Se ci pensiamo bene, esistono così tanti testi sconosciuti o ancora non tradotti che si perde anche la sensazione di star lasciando indietro qualcosa. E, a dire la verità, anche volendo stare al passo, è impossibile per un lettore singolo. In questi casi, la nascita di case editrici che aiutano chi legge a recuperare perle della letteratura è sempre una buona cosa. È il caso di Ago Edizioni, piccola ma grande realtà editoriale nata da appena qualche mese e già portatrice di due titoli con la T maiuscola: Confessione di mezzanotte di Georges Duhamel e I condannati dell’Escambray di Norberto Fuentes.
Ago Edizioni ha una missione ben precisa: portare in Italia letteratura del Novecento mai tradotta, fuori catalogo o, in qualche maniera, dimenticata e fuori dal circuito. L’imperativo è la qualità altissima dei testi e non posso che confermare, quantomeno per il primo che ho avuto modo di leggere, Confessione di mezzanotte.
Si tratta di un romanzo che apre una serie di cinque libri dedicati al protagonista, Louis Salavin, e ambientati nella Parigi degli anni Venti. A quel tempo la città era il fulcro di un fermento dei cosiddetti “Roaring Twenties”, gli anni pazzi delle flappers, di Fitzgerald, dell’Art Nouveau, della moda, in risposta alle privazioni della Prima guerra mondiale. La capitale francese, si può dire, era il centro del mondo. Eppure Duhamel ci racconta una faccia diversa della medaglia: nel suo romanzo, malinconico e attualissimo, non c’è spazio per il glamour, ma solo per un lungo flusso di coscienza del suo peculiare protagonista.
La storia inizia quando Louis, per un gesto inconsulto e fuori luogo, perde il lavoro: da quel momento passerà interminabili giornate da vero e proprio flâneur alternando baratri di depressione nerissima a scoppi di gioia ed euforia incontrollate. Se per un attimo ci dimenticassimo che Louis, trentenne giovane uomo, è nato alla fine del 1800, potremmo facilmente scambiarlo per uno di noi, un millennial: ancora a casa della madre alla sua età, scapolo, senza prospettive future, senza voglia né genio, alla ricerca costante (ma nemmeno con così tanto impegno) di un altro lavoro, preferisce passare il tempo rimuginando sulla sua condizione.

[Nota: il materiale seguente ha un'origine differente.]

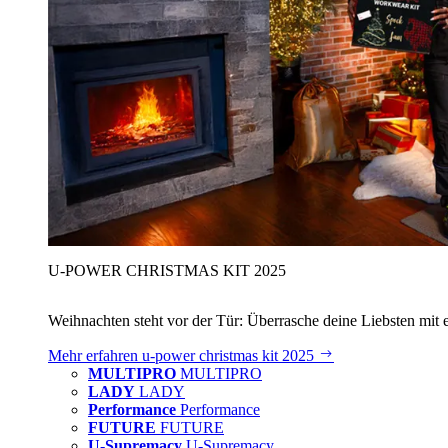
U‑POWER CHRISTMAS KIT 2025
Weihnachten steht vor der Tür: Überrasche deine Liebsten mit 
Mehr erfahren
u‑power christmas kit 2025
MULTIPRO
MULTIPRO
LADY
LADY
Performance
Performance
FUTURE
FUTURE
U-Supremacy
U-Supremacy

Di fatto il romanzo è un dialogo a se stesso e contemporaneamente a un misterioso interlocutore incontrato per caso in un bar: quella persona è un “altro” narrativo, ma potremmo essere anche noi che leggiamo e ascoltiamo.
Il racconto intimo di Louis avviene tanto in spazi esterni quanto chiusi: la sua Parigi non è quella dei teatri, delle feste con champagne e caviale né delle sale da ballo; i suoi problemi (ma saranno poi veri problemi o solo sue proiezioni falsate?) si dilatano e comprimono per strade acciottolate e buie, quartieri dissonanti semisconosciuti e le quattro mura di alcuni edifici, tra tutti, casa sua e di sua madre, soprattutto nelle sembianze della sua piccola cameretta, la casa del suo unico amico Lanoue e qualche altro luogo occasionale che accoglie le sue farneticazioni.
Meraviglia quanto Louis rispecchi i giorni nostri: il romanzo è stato scritto cent’anni fa, ma rimane attualissimo perché gira intorno a tematiche che oggi sentiamo appartenerci. Il disorientamento, la precarietà, l’immobilità, la paura di un futuro senza prospettive e anche (perché no?) il riconoscimento di essere in fondo uomini normali, senza eccessi né lampi di genio, uomini e basta.
Louis non è un eroe, è una persona mediocre senza particolari talenti. Eppure, proprio per questo, empatizzare con lui è facile: nei suoi momenti di sconforto rivediamo tutti i nostri momenti di sconforto, nei suoi salti di gioia improvvisi e senza apparenti motivazioni vediamo i nostri salti di gioia, nei suoi pensieri d’amore e odio verso la madre vediamo i nostri pensieri nei confronti dei genitori.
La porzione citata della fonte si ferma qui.